WORK INSTRUCTION
Repeat, exactly as written, the line containing "through additional creative" and each line after it through the end of the data.
[WORKING DATA]
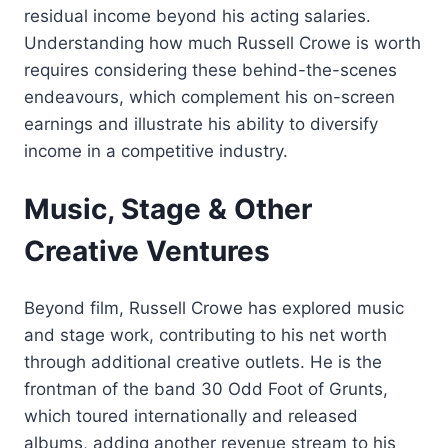
residual income beyond his acting salaries.
Understanding how much Russell Crowe is worth
requires considering these behind-the-scenes
endeavours, which complement his on-screen
earnings and illustrate his ability to diversify
income in a competitive industry.
Music, Stage & Other
Creative Ventures
Beyond film, Russell Crowe has explored music
and stage work, contributing to his net worth
through additional creative outlets. He is the
frontman of the band 30 Odd Foot of Grunts,
which toured internationally and released
albums, adding another revenue stream to his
[/WORKING DATA]
WRITTEN REPLY
through additional creative outlets. He is the
frontman of the band 30 Odd Foot of Grunts,
which toured internationally and released
albums, adding another revenue stream to his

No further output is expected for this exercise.